If there are certain conflicts and discussions in the firm, the leader acts an arbitrator and mediator. He gives his judgement regarding the ways in which the conflict can be resolved. His task is not merely that of a judge but an advisor to the employees also.

what happens to a firm that has ten vice presidents
  • Because of the myriad of vice-presidents, decisions regarding medium term and long term plans take a long time to be reached. The divergence of views among them causes the delay. The arrival at a conclusion is therefore delayed.
  • The principle of unity of command states that each subordinate should report to one and only one superior. In this case, where there are 10 superiors, it would be very difficult to know whom to report to hence creating a breakdown in activities.
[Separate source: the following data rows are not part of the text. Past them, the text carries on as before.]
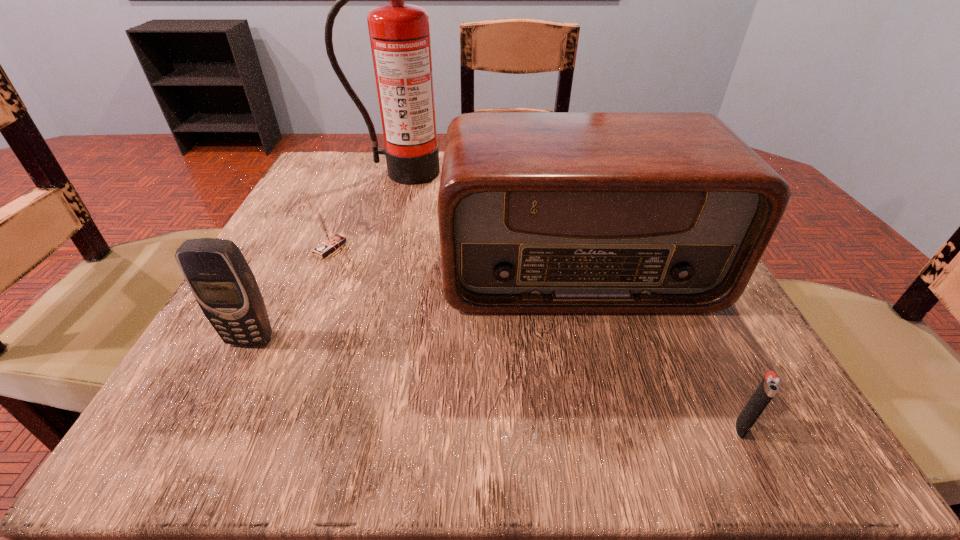 This screenshot has width=960, height=540. Find the location of `blank area located on the right of the matchbox`. blank area located on the right of the matchbox is located at coordinates (522, 248).

Locate an element on the screen. vacant space located on the left of the igniter is located at coordinates (413, 427).

The image size is (960, 540). In order to click on object that is at the far edge in this screenshot , I will do `click(399, 33)`.

In order to click on object located at the near edge in this screenshot , I will do point(770,384).

Locate an element on the screen. fire extinguisher that is at the left edge is located at coordinates (399, 33).

Where is `cellular telephone that is positioned at the left edge`? The image size is (960, 540). cellular telephone that is positioned at the left edge is located at coordinates (219, 277).

Locate an element on the screen. matchbox at the left edge is located at coordinates tap(330, 242).

You are a GUI agent. You are given a task and a screenshot of the screen. Output one action in this format:
    pyautogui.click(x=<x>, y=<y>)
    Task: Click on the radio receiver that is at the right edge
    The width and height of the screenshot is (960, 540).
    Given the screenshot: What is the action you would take?
    pyautogui.click(x=539, y=212)

Where is `igniter that is positioned at the right edge`? This screenshot has height=540, width=960. igniter that is positioned at the right edge is located at coordinates (770, 384).

The height and width of the screenshot is (540, 960). Identify the location of object located in the far left corner section of the desktop. (399, 33). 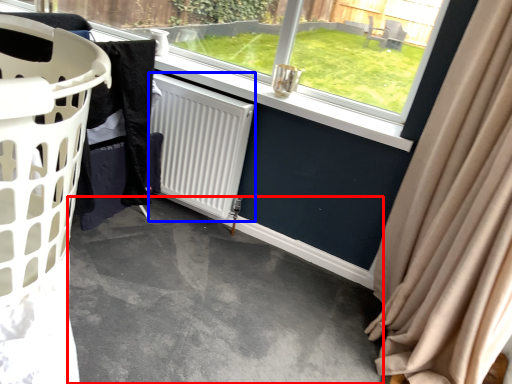 Question: Which point is closer to the camera, concrete (highlighted by a red box) or radiator (highlighted by a blue box)?

Choices:
 (A) concrete
 (B) radiator

Answer: (A) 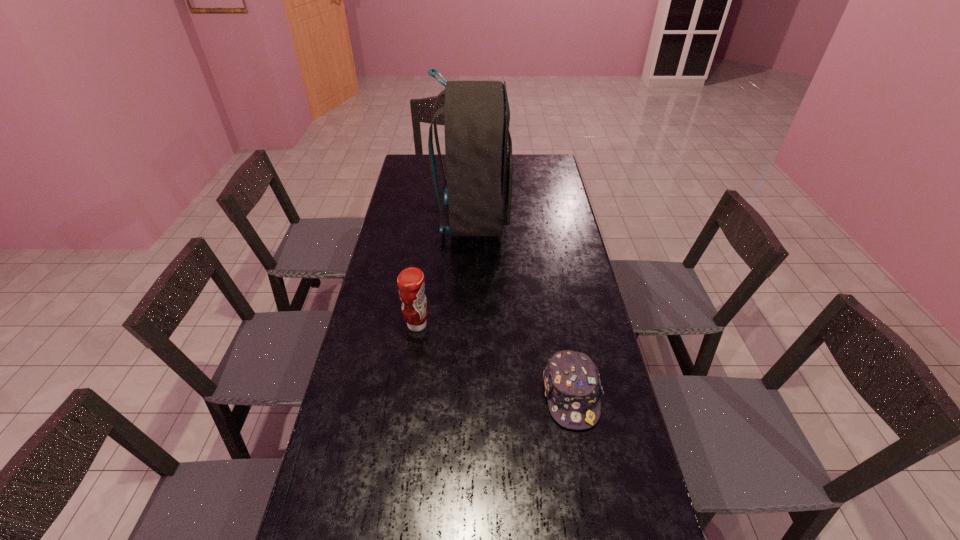 Where is `object that is at the right edge`? The height and width of the screenshot is (540, 960). object that is at the right edge is located at coordinates (572, 384).

The image size is (960, 540). Find the location of `vacant position at the left edge of the desktop`. vacant position at the left edge of the desktop is located at coordinates (356, 368).

Locate an element on the screen. This screenshot has height=540, width=960. blank area at the right edge is located at coordinates (604, 415).

Identify the location of vacant space at the far right corner of the desktop. The width and height of the screenshot is (960, 540). (543, 167).

What are the coordinates of `unoccupied position between the tallest object and the headwear` in the screenshot? It's located at (522, 307).

Where is `vacant space that is in between the second shortest object and the nearest object`? vacant space that is in between the second shortest object and the nearest object is located at coordinates (494, 360).

At what (x,y) coordinates should I click in order to perform the action: click on empty space that is in between the backpack and the rightmost object. Please return your answer as a coordinate pair (x, y). This screenshot has width=960, height=540. Looking at the image, I should click on (522, 307).

At what (x,y) coordinates should I click in order to perform the action: click on empty space that is in between the headwear and the tallest object. Please return your answer as a coordinate pair (x, y). This screenshot has width=960, height=540. Looking at the image, I should click on (522, 307).

Select which object appears as the closest to the condiment. Please provide its 2D coordinates. Your answer should be formatted as a tuple, i.e. [(x, y)], where the tuple contains the x and y coordinates of a point satisfying the conditions above.

[(572, 384)]

Identify the location of the second closest object to the condiment. The height and width of the screenshot is (540, 960). (478, 147). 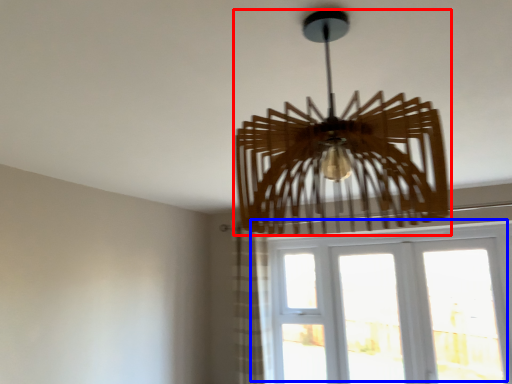 Question: Among these objects, which one is farthest to the camera, lamp (highlighted by a red box) or window (highlighted by a blue box)?

Choices:
 (A) lamp
 (B) window

Answer: (B) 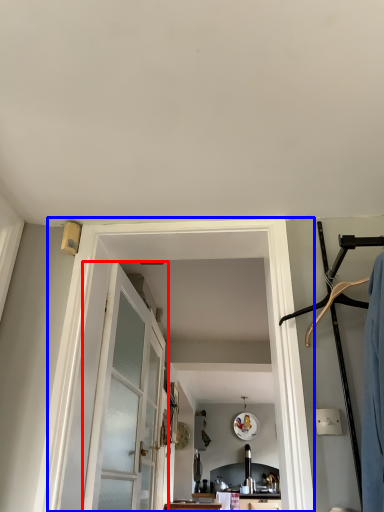 Question: Which object appears closest to the camera in this image, door (highlighted by a red box) or barn door (highlighted by a blue box)?

Choices:
 (A) door
 (B) barn door

Answer: (B) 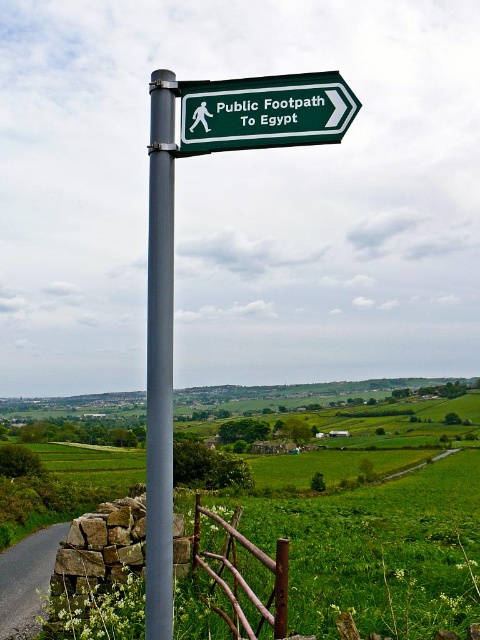 You are a hiker trying to take a photo of the gray metallic pole at center and the rustic wood fence at lower center. Which object should you focus on first to ensure both are in the frame without moving the camera?

You should focus on the gray metallic pole at center first because it is in front of the rustic wood fence at lower center, so keeping it centered will allow the fence to remain in the background of the frame.

You are a hiker trying to determine the best path to follow the gray metallic pole at center and the rustic wood fence at lower center. Which object is bigger and might be easier to spot from a distance?

The gray metallic pole at center is larger in size compared to the rustic wood fence at lower center, so it would be easier to spot from a distance.

Looking at this image, you are a surveyor measuring distances between landmarks. You need to determine if the distance between the gray metallic pole at center and the green matte signpost at upper center is sufficient to place a 30 inch wide equipment between them. Can you confirm if the space is enough?

The gray metallic pole at center and green matte signpost at upper center are 34.17 inches apart, which is wider than the 30 inch equipment. Therefore, the equipment can be placed between them. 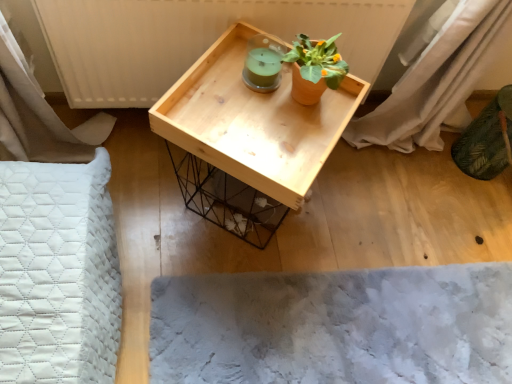 Locate an element on the screen. The image size is (512, 384). vacant space underneath fuzzy gray mat at lower center (from a real-world perspective) is located at coordinates (360, 326). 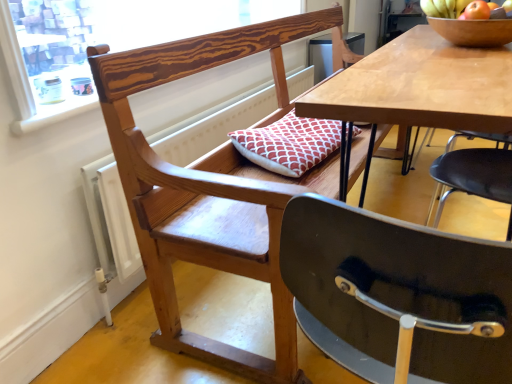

Normally, vice-presidents, being part of top management enjoy high remuneration. Thus, paying 10 vice-presidents would result in a huge drain in the financial resources of the firm which could have been channeled into other profitable ventures or projects.

  • Also in a situation like this, there will certainly be more active members among the vice-presidents. The workload may be shifted to these active members leaving the rest idle.
  • A conflict may arise in the completion of a task delegated to a particular VP. This would occur when another VP performs the duty of a person the task was originally assigned to. There would also no particular person to fill-in in the absence of the president. The problem may be solved if the president handpicks a particular VP to fill-in. this may be viewed as favoritism.
what happens to a firm that doesn t criticize its employees
  • The absence of criticism in a firm will breed an environment with no order. Employees will enjoy too much freedom to do whatever they deem fit and this may not be in the best interest of the organization. If there’s no control in the quota contribution of the employees then the main objectives of business establishment may not be achieved.
  • Where the employee makes a mistake, the absence of criticism will cause the employee to repeat the mistakes. The employee’s sense of right and wrong in the business is lost.
the end
  • Most times, criticisms subliminally tells the employee what is expected of them now and in the future. The true potential of the employees is then harnessed. The absence of criticism, hence, doesn’t maximize the employees true potential.
  • If anyone is allowed to do whatever he/she wants the superior’s power is undermined since the superior has no way to control the subordinates.